Task description: Copy out each entry below verbatim, skipping the images.

Source material:
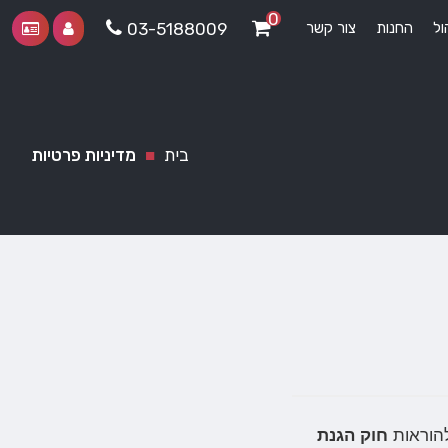
0
ול
החנות
צור קשר
03-5188009
בית
■
מדיניות פרטיות
הוראות
חוק הגנת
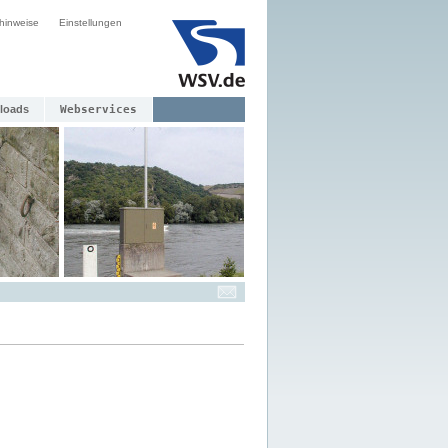
hinweise
Einstellungen
loads
Webservices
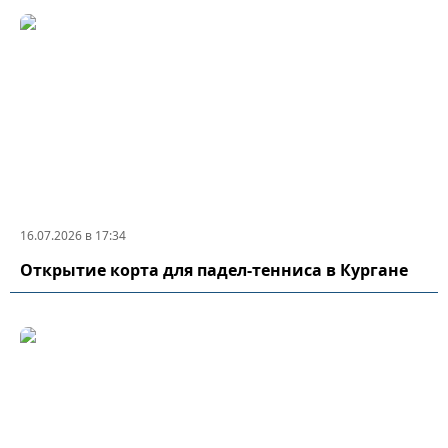
16.07.2026 в 17:34
Открытие корта для падел-тенниса в Кургане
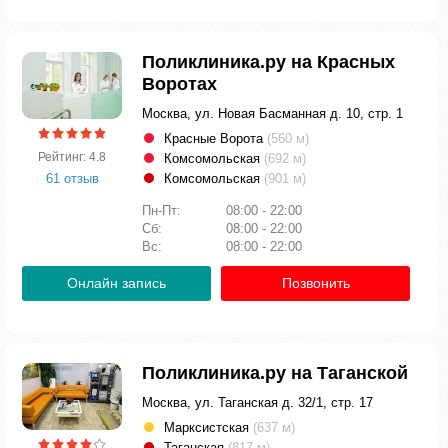
Поликлиника.ру на Красных
Воротах
Москва, ул. Новая Басманная д. 10, стр. 1
Красные Ворота
(560 м)
Рейтинг: 4.8
Комсомольская
(692 м)
61 отзыв
Комсомольская
(901 м)
Пн-Пт:
08:00 - 22:00
Сб:
08:00 - 22:00
Вс:
08:00 - 22:00
Онлайн запись
Позвонить
Поликлиника.ру на Таганской
Москва, ул. Таганская д. 32/1, стр. 17
Марксистская
(637 м)
Таганская
(817 м)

Solution to this problem:
0
ול
החנות
צור קשר
03-5188009
בית
■
מדיניות פרטיות
הוראות
חוק הגנת
hinweise
Einstellungen
loads
Webservices
16.07.2026 в 17:34
Открытие корта для падел-тенниса в Кургане
Поликлиника.ру на Красных
Воротах
Москва, ул. Новая Басманная д. 10, стр. 1
Красные Ворота
(560 м)
Рейтинг: 4.8
Комсомольская
(692 м)
61 отзыв
Комсомольская
(901 м)
Пн-Пт:
08:00 - 22:00
Сб:
08:00 - 22:00
Вс:
08:00 - 22:00
Онлайн запись
Позвонить
Поликлиника.ру на Таганской
Москва, ул. Таганская д. 32/1, стр. 17
Марксистская
(637 м)
Таганская
(817 м)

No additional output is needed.